In [None]:
;;
#require "pkp"

In [None]:
open Pkp.Reinforcement_learning

In [None]:
module MySolution = struct
  let other_mark = Solution.other_mark
  let empty_board = Solution.empty_board
  let transpose = Solution.transpose
  let is_full = Solution.is_full
  let mean = Solution.mean
  let play_game = Solution.play_game
end

In [None]:
module M = Make (MySolution)

Let's run an example game between the optimal X player, and a random O player:

In [None]:
let result = M.play (M.random O, M.optimal X)

Try running it several times to convince yourself that the optimal player does pretty well! Try also reversing the order of the players, so that the O player gets to start. What do you notice? Does the optimal player ever lose?

-----

Let us now define an O-player that interpolates between the optimal player (which is as strong as our optimal X-player) and a random player: every time it needs to chose a new board, it makes a random choice with probability $p$, and the optimal choice with probability $(1-p)$:

In [None]:
let playerO p =
 let dumb = M.random O in
 let opt = M.optimal O in
 let play b = if Random.float 1. < p then dumb.play b else opt.play b in
 { mark = O; play }

Let us try out such an intermediate player -- you may want to play with parameter $p$, and swap the player ordering:

In [None]:
let result = M.play (playerO 0.5, playerX)

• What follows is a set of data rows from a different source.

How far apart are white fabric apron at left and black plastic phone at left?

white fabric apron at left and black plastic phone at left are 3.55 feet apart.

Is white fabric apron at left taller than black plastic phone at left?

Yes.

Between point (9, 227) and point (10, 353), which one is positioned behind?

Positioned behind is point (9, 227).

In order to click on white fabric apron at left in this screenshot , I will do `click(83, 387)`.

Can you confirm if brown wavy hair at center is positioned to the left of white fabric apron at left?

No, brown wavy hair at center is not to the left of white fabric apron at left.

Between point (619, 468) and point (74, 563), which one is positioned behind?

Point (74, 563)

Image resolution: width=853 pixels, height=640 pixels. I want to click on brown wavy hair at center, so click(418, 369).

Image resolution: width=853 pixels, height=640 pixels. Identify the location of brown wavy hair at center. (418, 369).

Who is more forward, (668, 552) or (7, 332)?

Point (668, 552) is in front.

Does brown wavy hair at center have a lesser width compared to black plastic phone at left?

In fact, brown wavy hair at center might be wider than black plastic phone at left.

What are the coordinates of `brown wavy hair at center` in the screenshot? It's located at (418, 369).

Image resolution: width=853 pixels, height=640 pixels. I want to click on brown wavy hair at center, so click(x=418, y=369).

Let us now run many games, collect some statistics, and make pretty plots!

In [None]:
let stats p =
  let playerO = playerO p in
  let n_games = 10000 in
  let games =   List.init n_games (fun _ -> M.play ~display:false (playerO, playerX)) in
  let n_wins = games |> List.filter (fun winner -> winner = Some X) |> List.length in
  let n_ties = games |> List.filter (fun winner -> winner = None) |> List.length in
  float n_wins /. float n_games, float n_ties /. float n_games

In [None]:
let () =
  let open Owl in
  let ps = Mat.linspace 0. 1. 20 in
  let results = ps |> Mat.to_array |> Array.map stats in
  let wins = results |> Array.map fst |> fun v -> Mat.of_array v 1 (-1) in
  let ties = results |> Array.map snd |> fun v -> Mat.of_array v 1 (-1) in
  let lose = Mat.(1. $- wins + ties) in
  let open Gp in
  let figure (module P : Plot) =
    P.plots
      [ item (L [ ps; wins ]) ~style:"lp pt 7 lc 7 ps 0.6" ~legend:"win"
      ; item (L [ ps; ties ]) ~style:"lp pt 7 lc 8 ps 0.6" ~legend:"tie"
      ; item (L [ ps; lose ]) ~style:"lp pt 7 lc 3 ps 0.6" ~legend:"lose"
      ]
      [ barebone
      ; set "key at graph 1.1, graph 1 top left"
      ; tics "out nomirror"
      ; borders [ `bottom; `left ]
      ; xlabel "probability of opponent playing randomly"
      ; ylabel "win / tie probabilities"
      ; margins [ `right 0.6 ]
      ]
  in
  Juplot.draw ~fmt:`svg ~size:(500, 200) figure

Take-home exercise: redo the stats above, in the case where the order of play gets decided randomly (50-50) at the beginning of every game!